The Pacoima Neighborhood Council announced its opposition to the controversial bullet train route that may cut through Pacoima at its monthly meeting at the Pacoima Community Center. The president alongside the neighborhood council addressed a full room at Wednesday’s meeting, which was attended by Councilmember Felipe Fuentes, the mayor of San Fernando, representatives from Assemblymember Patty Lopez’s office and the High Speed Rail Authority, and residents from Pacoima and nearby communities.
“If you are here to oppose the high speed rail, well, we’re not even here to even entertain that,” said Pacoima Neighborhood Council President Michael Gonzalez.
“Our contention is we want the best route, a fair route, that affects the least amount of people. And we, our community thinks this is not the best place to do that,” he said.
About 100 people showed up to this meeting, most to also state their opposition to the proposed route that will disect Pacoima along with Sun Valley, San Fernando, and Sylmar at up to 200 miles per hour. Items on the agenda were bumped up on the agenda, (specifically, high-speed rail) so that issue can be addressed. Politicians’ presentations turned into a Q&A, and a few outbursts from the public caused Gonzalez to call for order.

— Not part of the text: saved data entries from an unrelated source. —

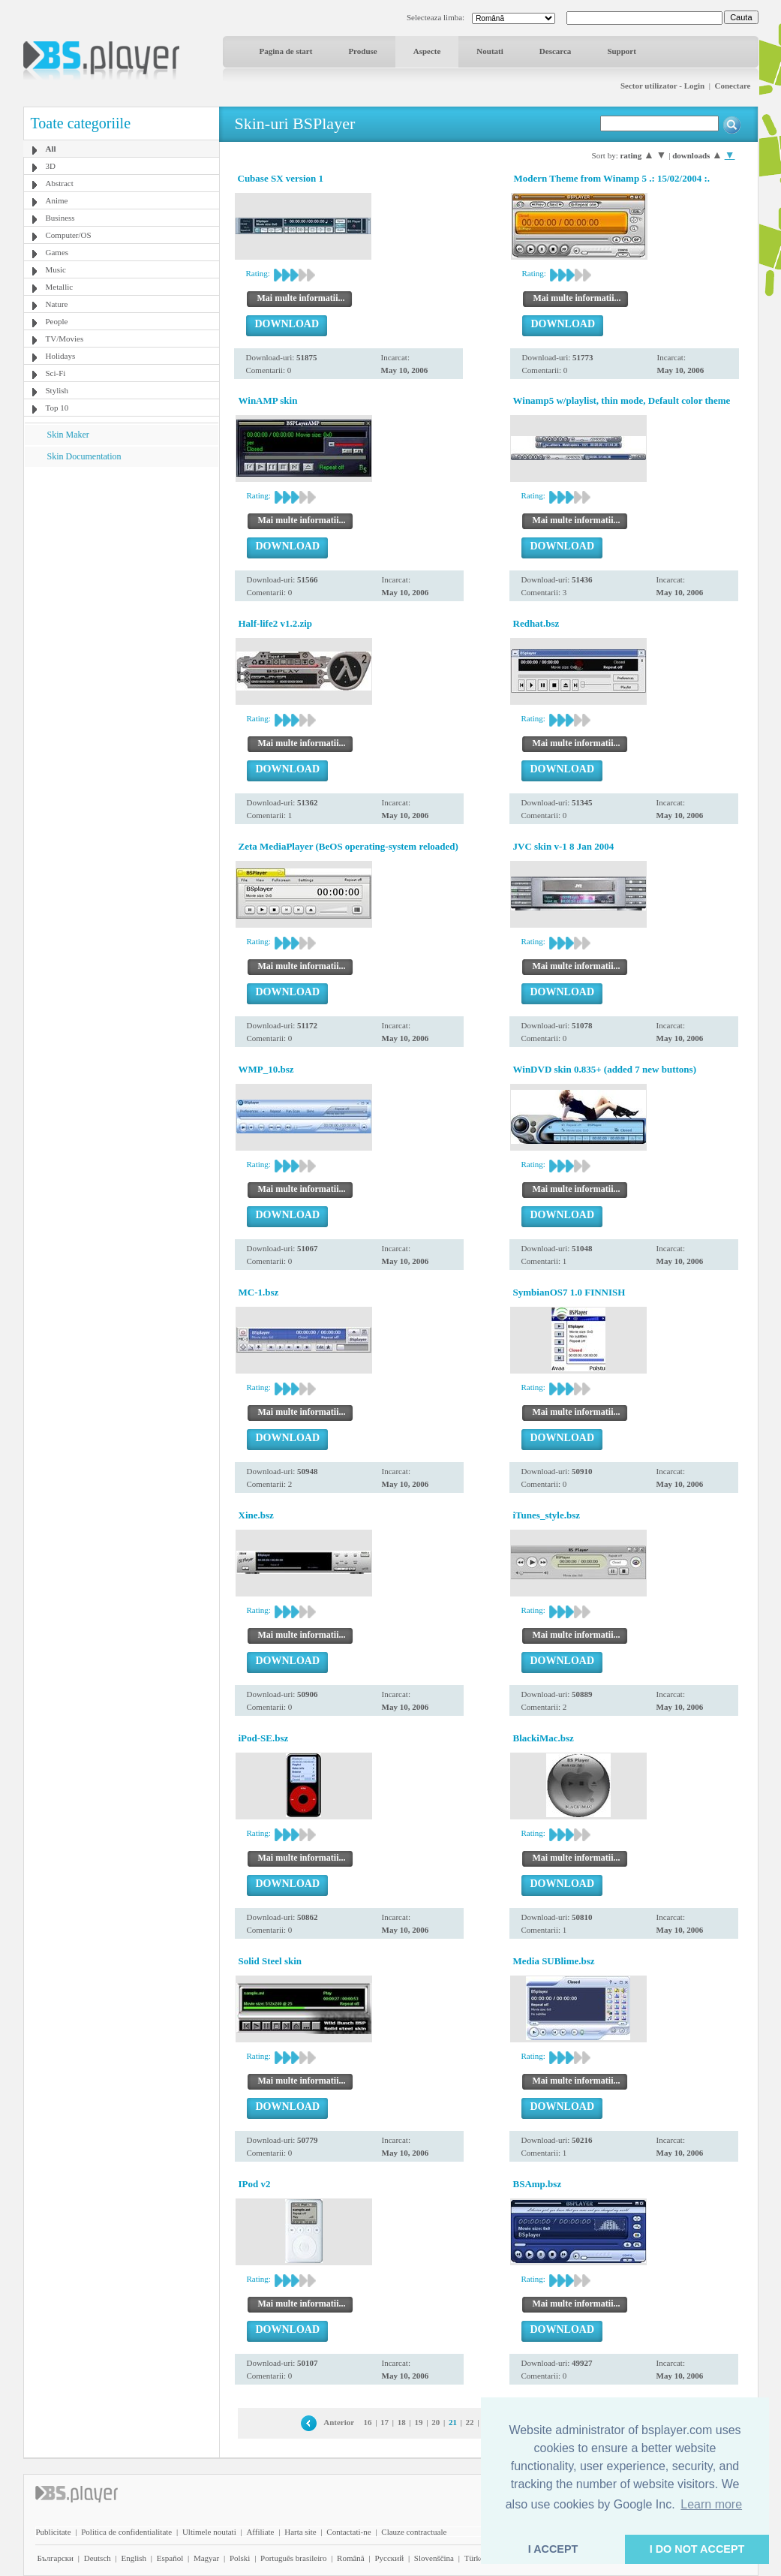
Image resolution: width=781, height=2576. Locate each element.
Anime (57, 200)
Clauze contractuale (413, 2531)
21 (453, 2422)
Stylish (57, 390)
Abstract (60, 183)
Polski (240, 2557)
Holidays (61, 355)
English (133, 2557)
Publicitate (53, 2531)
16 (367, 2422)
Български (56, 2557)
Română (351, 2557)
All (51, 148)
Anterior (338, 2422)
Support (621, 51)
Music (56, 269)
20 (435, 2422)
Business (60, 217)
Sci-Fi (56, 373)
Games (57, 252)
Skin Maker (68, 434)
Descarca (555, 51)
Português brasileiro (293, 2557)
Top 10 (57, 407)
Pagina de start (286, 51)
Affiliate (260, 2531)
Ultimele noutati (209, 2531)
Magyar (206, 2557)
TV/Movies (65, 338)
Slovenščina (434, 2557)
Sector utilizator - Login (662, 85)
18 (402, 2422)
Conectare (732, 85)
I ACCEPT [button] (553, 2549)
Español (170, 2557)
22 (470, 2422)
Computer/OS (69, 234)
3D (51, 165)
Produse (362, 51)
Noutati (489, 51)
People (57, 321)
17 (384, 2422)
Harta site (300, 2531)
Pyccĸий (389, 2557)
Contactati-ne (348, 2531)
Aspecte (427, 51)
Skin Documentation (84, 456)
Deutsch (97, 2557)
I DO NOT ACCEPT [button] (697, 2549)
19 (419, 2422)
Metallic (60, 286)
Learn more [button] (711, 2504)
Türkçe (476, 2557)
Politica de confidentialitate (126, 2531)
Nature (57, 303)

The meeting became more tense when Gonzalez publicly confronted Ricardo
Benitez, Assemblymember Lopez’s representative, about the statement he made last week at the foothill community’s rally that Assemblymember Lopez supported the route going through Pacoima.
Although Lopez released a statement the day following the foothill rally saying she has not taken a position on the matter, Benitez avoided the question about Lopez’s position by repeating rhetoric that Lopez is new and is still learning the ropes, and even tried throwing Councilmember Fuentes under the bus.

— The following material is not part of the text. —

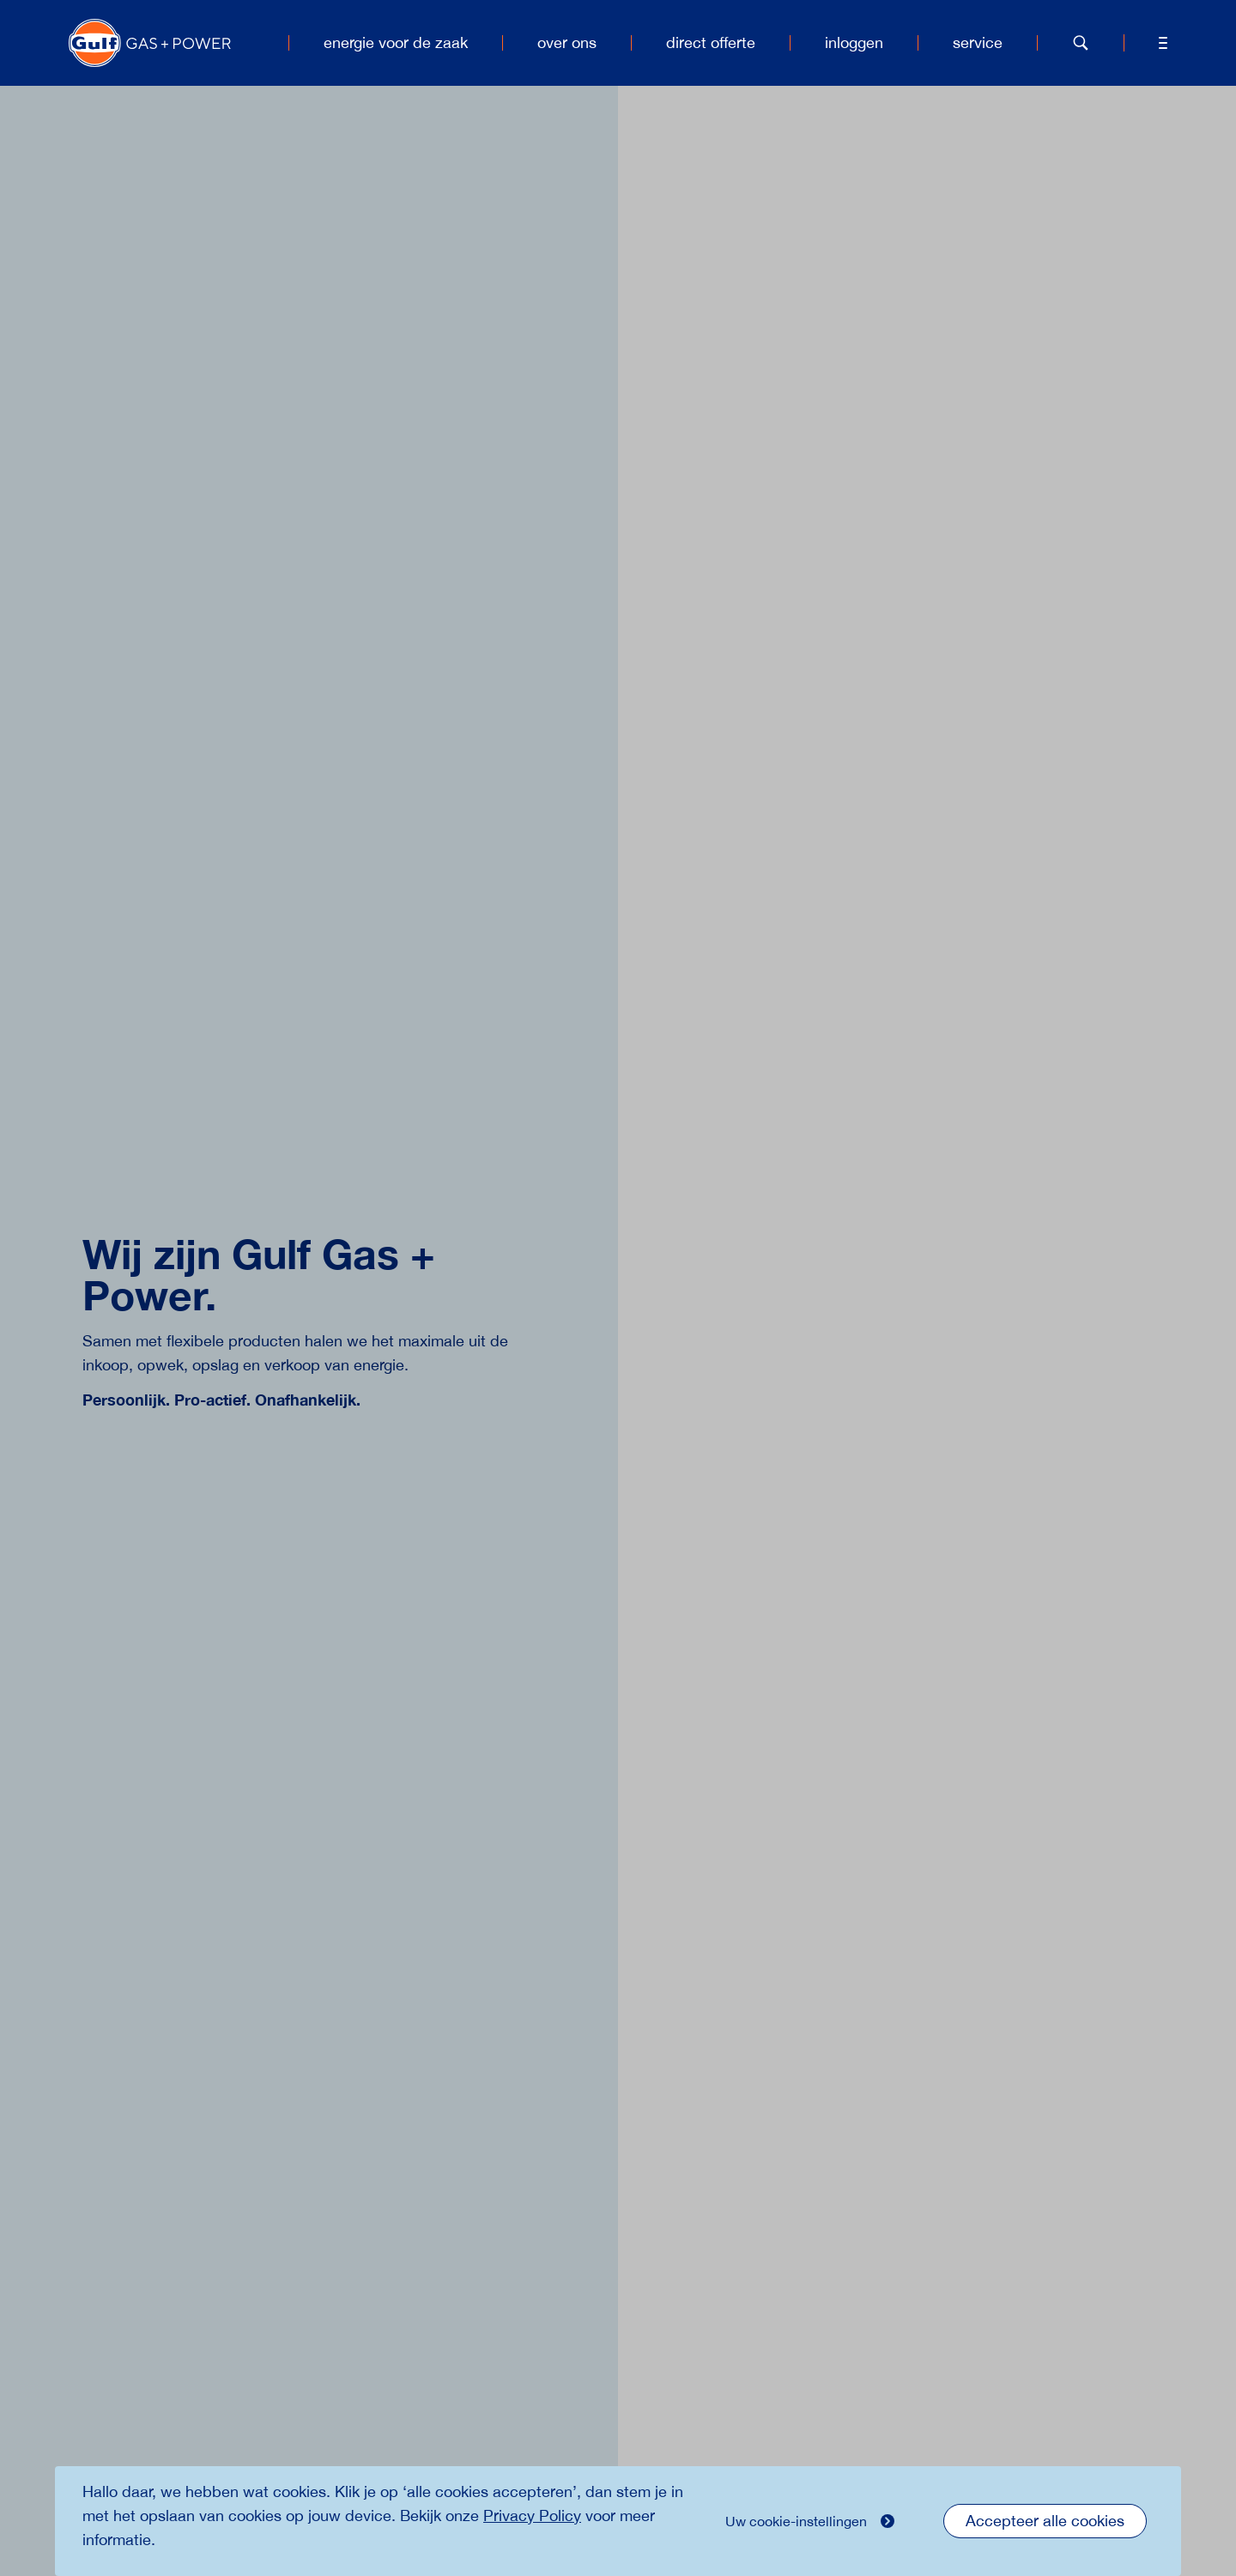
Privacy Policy (532, 2515)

“That was in the past, so now I am giving my statement today,” said Benitez. “Even Mr. Fuentes said that he wants it over there in [along Highway]14 so, I’m not saying I am in the same position but that’s my presentation,” he said, then scurried away.
Councilmember Fuentes, however, stuck with his neutral position saying he needs more information from the High Speed Rail Authority to make a decision but implored the community to let their voices be heard as the process moves forward. He said he does not know which benefits the project will bring, but went so far as to throw “what if” scenarios like cleaning up the railing along San Fernando Road and removing some of the junk yards in Sun Valley.

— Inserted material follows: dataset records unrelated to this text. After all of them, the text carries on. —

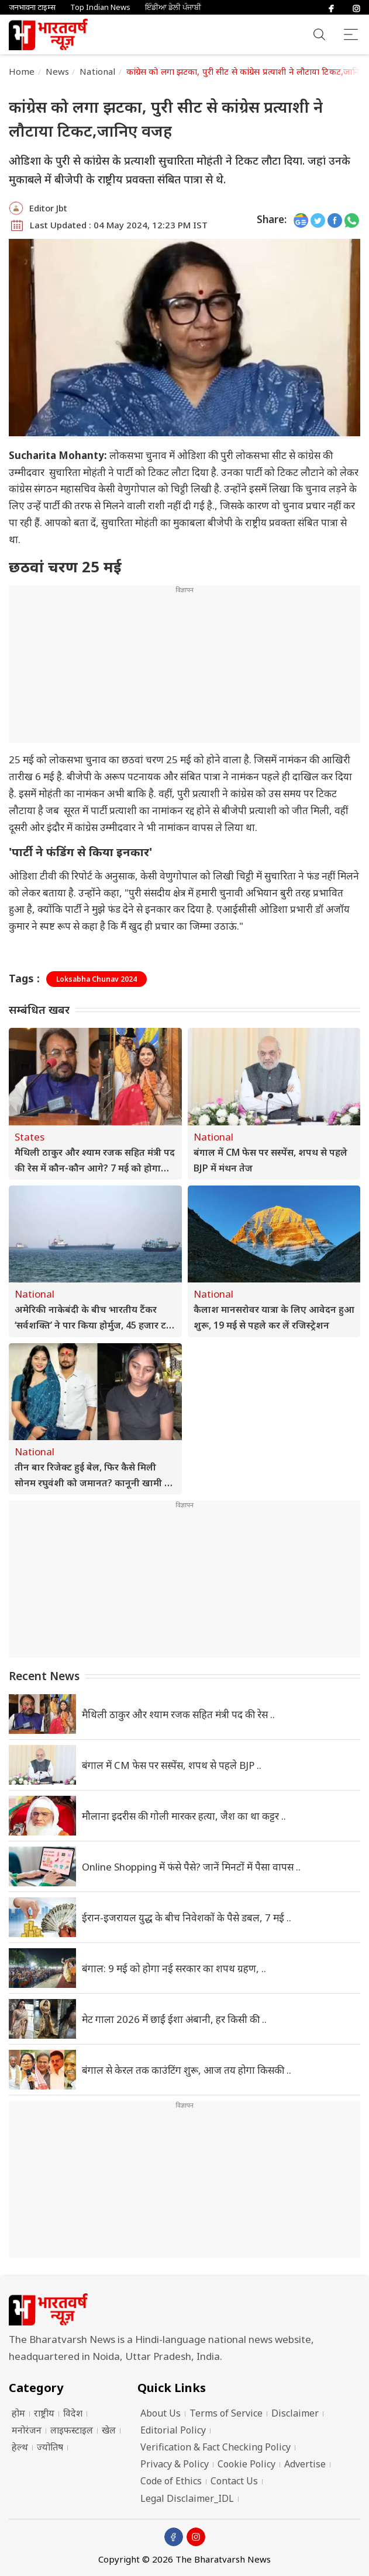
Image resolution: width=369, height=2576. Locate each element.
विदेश (72, 2413)
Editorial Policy (173, 2430)
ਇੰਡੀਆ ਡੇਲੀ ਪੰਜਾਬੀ (173, 7)
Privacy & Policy (174, 2463)
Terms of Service (226, 2413)
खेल (109, 2430)
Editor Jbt (48, 208)
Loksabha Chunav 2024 (96, 979)
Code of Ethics (171, 2480)
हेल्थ (20, 2447)
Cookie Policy (246, 2463)
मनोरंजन (27, 2430)
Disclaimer (295, 2413)
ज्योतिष (50, 2447)
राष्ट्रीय (44, 2413)
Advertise (305, 2463)
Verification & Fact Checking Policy (215, 2447)
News (58, 71)
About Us (160, 2413)
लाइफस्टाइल (71, 2430)
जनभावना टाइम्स (32, 7)
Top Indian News (100, 7)
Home (22, 71)
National (97, 71)
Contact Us (234, 2480)
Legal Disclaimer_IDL (187, 2498)
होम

“But I can’t say today that any of this is worthy of our consideration yet because we have to let the process go forward,” Fuentes said to the crowd and implored them to be involved throughout the process.
“If we get out of our conversation, then what happens then? The decision will be made, with or without us,” he said.
Gonzalez had the final word before public comment was opened.
“Our contention is, we’re for the best route, a fair route that affects the least amount of people though,” he said. “And we contend that if we build it down San Fernando [Road], we build this huge wall, a sound wall dividing our community, that is the worst option, that is the worst route. Take that off the table.”